Grooves 10a are formed on the inner upper surface and the inner lower surface of the first boom 10 so as to extend in the length direction of the first boom 10, respectively (FIGS. 4 and 5). A roller 21 is fitted in the groove 10a (FIG. 4). On the other hand, grooves 20a are formed on the upper surface and the lower surface of the second boom 20 so as to extend in the length direction of the second boom 20, respectively (FIGS. 4 and 5), and the roller 12 is fitted in the groove 20a on the upper surface. Then, the roller 110 of the support device 100 is fitted into the groove 20a on the lower surface (FIG. 5). These grooves 10a, 20a and rollers 21, 12, 110 make the second boom 20 slidable with respect to the first boom 10 along the length direction thereof.

A roller mounting bracket 33 is mounted on the base end side of the third boom 30 (FIG. 4), and a pair of rollers 31 are vertically separated from each other on the roller mounting bracket 33. Further, as shown in FIGS. 3 and 5, one roller 22 is provided on the upper portion of the second boom 20 on the tip end side. A support device 100 having a roller 110 is provided in the lower portion on the tip end side of the second boom 20.

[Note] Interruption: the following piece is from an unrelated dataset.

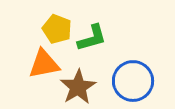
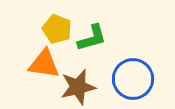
orange triangle: rotated 20 degrees clockwise
blue circle: moved 2 px up
brown star: rotated 18 degrees clockwise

Grooves 20b are formed on the inner upper surface and the inner lower surface of the second boom 20 so as to extend in the length direction of the second boom 20, respectively (FIGS. 4 and 5), and the roller 31 is fitted into the grooves 20b. do. On the other hand, grooves 30a are formed on the upper surface and the lower surface of the third boom 30 so as to extend in the length direction of the third boom 30, respectively. The roller 110 of the support device 100 is fitted into the support device 100 (FIG. 5). These grooves 20b, 30a and rollers 31, 22, 110 allow the third boom 30 to slide with respect to the second boom 20 along its length direction.

A support column 15a extending upward and a support column 15b extending upward at an angle are fixed to the base end portion 14 of the first boom 10 (FIGS. 2 and 4). A support column 17a extending upward is fixed to the tip portion 16 of the first boom 10 (FIGS. 2 and 5). A support 17b is formed in the middle of the support column 17a so as to project horizontally on the same side as the support column 15b (FIG. 5).

On the other hand, a support column 25 extending in the vertical direction is fixed to the base end portion 24 of the second boom 20 (FIGS. 2 and 4). A support column 27 extending upward is fixed to the tip portion 26 of the second boom 20 (FIGS. 2 and 5).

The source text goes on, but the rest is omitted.